:: INFORMATION SUPPLIED

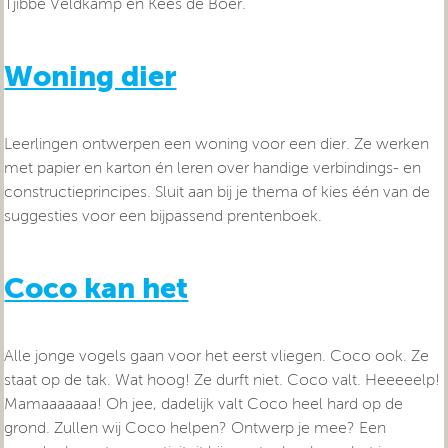
Tjibbe Veldkamp en Kees de Boer.
Woning dier
Leerlingen ontwerpen een woning voor een dier. Ze werken
met papier en karton én leren over handige verbindings- en
constructieprincipes. Sluit aan bij je thema of kies één van de
suggesties voor een bijpassend prentenboek.
Coco kan het
Alle jonge vogels gaan voor het eerst vliegen. Coco ook. Ze
staat op de tak. Wat hoog! Ze durft niet.
Coco valt. Heeeeelp!
Mamaaaaaaa!
Oh jee, dadelijk valt Coco heel hard op de
grond. Zullen wij Coco helpen? Ontwerp je mee? Een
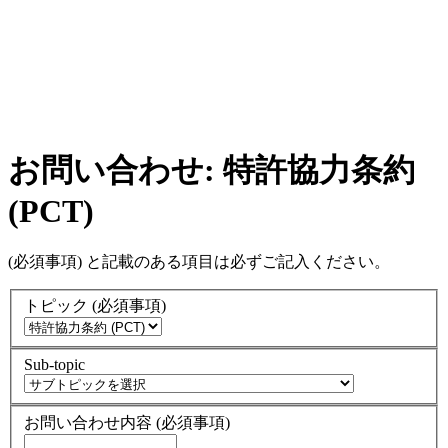
お問い合わせ: 特許協力条約
(PCT)
(必須事項)
と記載のある項目は必ずご記入ください。
トピック
(必須事項)
Sub-topic
お問い合わせ内容
(必須事項)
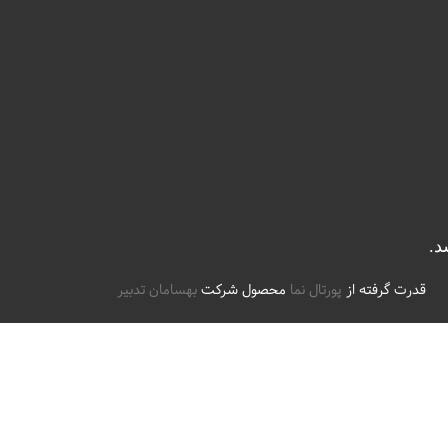
قدرت گرفته از
پورتال نما
محصول شرکت
بهسامان تدبیر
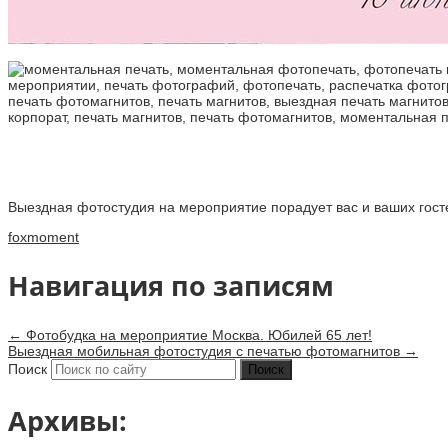
Выездная фотостудия на мероприятие порадует вас и ваших гост
foxmoment
Навигация по записям
←
Фотобудка на мероприятие Москва. Юбилей 65 лет!
Выездная мобильная фотостудия с печатью фотомагнитов
→
Поиск
Архивы:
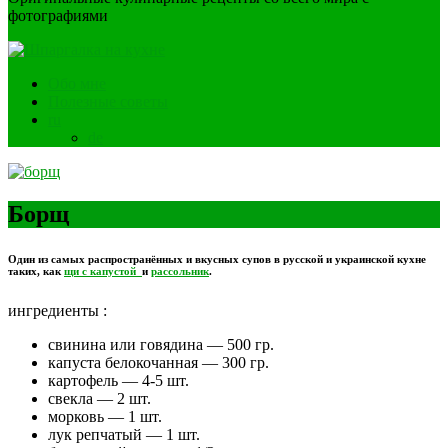
фотографиями
Обо мне
Полезные советы
ru
de
Борщ
Один из самых распространённых и вкусных супов в русской и украинской кухне
таких, как
щи с капустой
и
рассольник
.
ингредиенты :
свинина или говядина — 500 гр.
капуста белокочанная — 300 гр.
картофель — 4-5 шт.
свекла — 2 шт.
морковь — 1 шт.
лук репчатый — 1 шт.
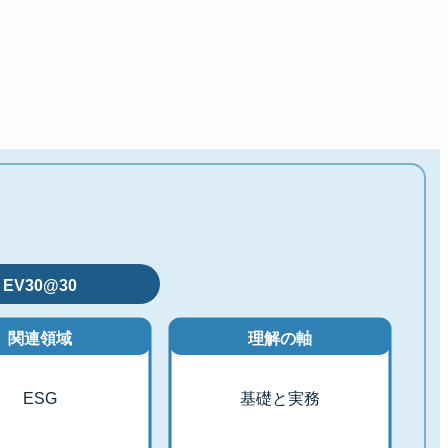
EV30@30
関連領域
理解の軸
ESG
基礎と実務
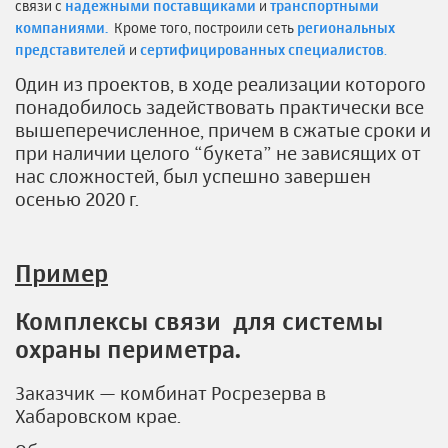
связи с
надежными поставщиками
и
транспортными
компаниями.
Кроме того, построили сеть
региональных
представителей
и
сертифицированных специалистов
.
Один из проектов, в ходе реализации которого
понадобилось задействовать практически все
вышеперечисленное, причем в сжатые сроки и
при наличии целого “букета” не зависящих от
нас сложностей, был успешно завершен
осенью 2020 г.
Пример
Комплексы связи для системы
охраны периметра.
Заказчик — комбинат Росрезерва в
Хабаровском крае.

::::

TASK DIRECTIONS: Look above for the line containing "морковь — 1 шт.", then retype it and each line after it to the end of the records, exactly and without pictures.

ANSWER TO THIS EXERCISE:
морковь — 1 шт.
лук репчатый — 1 шт.
EV30@30
関連領域
理解の軸
ESG
基礎と実務
связи с
надежными поставщиками
и
транспортными
компаниями.
Кроме того, построили сеть
региональных
представителей
и
сертифицированных специалистов
.
Один из проектов, в ходе реализации которого
понадобилось задействовать практически все
вышеперечисленное, причем в сжатые сроки и
при наличии целого “букета” не зависящих от
нас сложностей, был успешно завершен
осенью 2020 г.
Пример
Комплексы связи для системы
охраны периметра.
Заказчик — комбинат Росрезерва в
Хабаровском крае.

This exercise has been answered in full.